The “Golden Rule” is a principle or practice in which one has a moral and ethical desire to be truely concerned about others. A commonly used word to describe the concept is “selflessness.” This process and concept involves the situation in which an individual performs an activity, deed and/or an act without an expectation of any reward, compensation, incentive or reciprocal benefit, even though there is an associated cost involved. It is also referred to as the “Ethic of Reciprocity.” Although there is or may be an expense or price that is incurred, such as time invested, products or services delivered, money incurred, &/or inconvenience, it is far outweighed by the pleasure and achievement realized by doing good (enhancing the quality of life and welfare for others).

In more simple terms, it is “doing unto others as you would have them do unto you,” without any expectation of an external reward. This is a virtue and a moral excellence, above all other standards of behavior.

While this principle applies to individuals, what about private and public businesses? Do all corporations value the Ethic of Reciprocity or Golden Rule in their respective trade or business? Have you experienced a business or individual that can be described as morally bankrupt?

Interestingly, I have a personal experience that has been a crisis and sadly lacking in the Ethic of Reciprocity:  I continue to experience multiple deficiencies, defects and incompatibilities with a brand new computer with Windows 10 installed and Office 2016. After spending countless hours communicating with Microsoft technicians, even having escalated the problems all the way to Level 3, they had the audacity to close their files, yet they failed to resolve the constant flow of thousands of duplicate emails into my Outlook inbox (some as many as 20 of the identical email), the failure of the “search” bar to function, inconsistent spell check process, failure of the auto fill process,  including other defects and deficiencies. It strains credulity that I did not receive any reply to both fax and mail correspondence to their CEO, hoping that Microsoft would have an Executive Department interested in such problems.

What guiding principles we subscribe to, emulate, pursue and/or strive to achieve, whether as an individual, private or public business or corporation, defines who we are.  
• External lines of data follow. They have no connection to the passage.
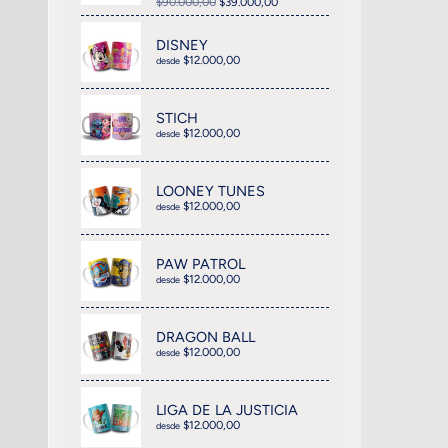
$90.000,00
$39.000,00
DISNEY
$12.000,00
desde
STICH
$12.000,00
desde
LOONEY TUNES
$12.000,00
desde
PAW PATROL
$12.000,00
desde
DRAGON BALL
$12.000,00
desde
LIGA DE LA JUSTICIA
$12.000,00
desde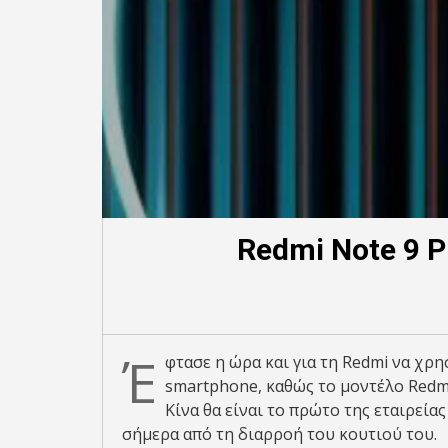
Redmi Note 9 
Έ
φτασε η ώρα και για τη Redmi να χρ
smartphone, καθώς το μοντέλο Redm
Κίνα θα είναι το πρώτο της εταιρεί
σήμερα από τη διαρροή του κουτιού του.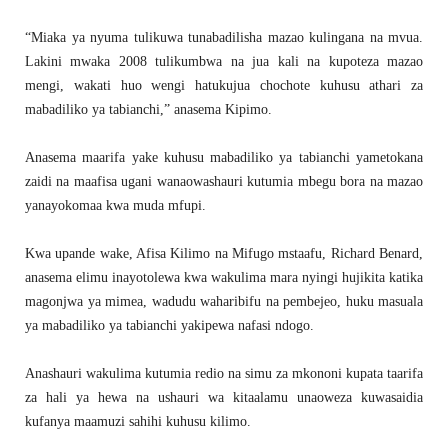
“Miaka ya nyuma tulikuwa tunabadilisha mazao kulingana na mvua.
Lakini mwaka 2008 tulikumbwa na jua kali na kupoteza mazao
mengi, wakati huo wengi hatukujua chochote kuhusu athari za
mabadiliko ya tabianchi,” anasema Kipimo.
Anasema maarifa yake kuhusu mabadiliko ya tabianchi yametokana
zaidi na maafisa ugani wanaowashauri kutumia mbegu bora na mazao
yanayokomaa kwa muda mfupi.
Kwa upande wake, Afisa Kilimo na Mifugo mstaafu, Richard Benard,
anasema elimu inayotolewa kwa wakulima mara nyingi hujikita katika
magonjwa ya mimea, wadudu waharibifu na pembejeo, huku masuala
ya mabadiliko ya tabianchi yakipewa nafasi ndogo.
Anashauri wakulima kutumia redio na simu za mkononi kupata taarifa
za hali ya hewa na ushauri wa kitaalamu unaoweza kuwasaidia
kufanya maamuzi sahihi kuhusu kilimo.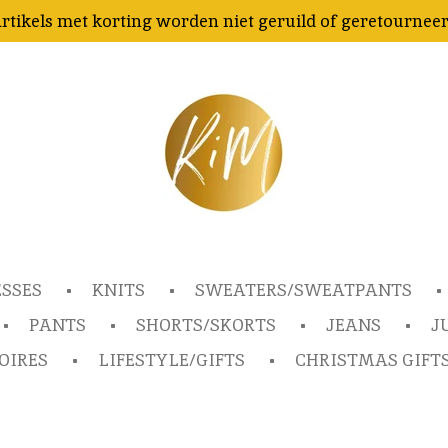
rtikels met korting worden niet geruild of geretournee
ESSES
KNITS
SWEATERS/SWEATPANTS
PANTS
SHORTS/SKORTS
JEANS
J
OIRES
LIFESTYLE/GIFTS
CHRISTMAS GIFT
Fortunately, there are countless great companies that excel in the delivery of goods and services. It is those individuals and businesses who can be proud of what they do and who they are. If you experience disappointment from an entity or business, it is hoped the Golden Rule will be followed and you will ultimately obtain satisfaction from someone associated with that company if you do not give up. Most importantly, only you can be the judge as to the standards you maintain, and those practices and principles you desire from others.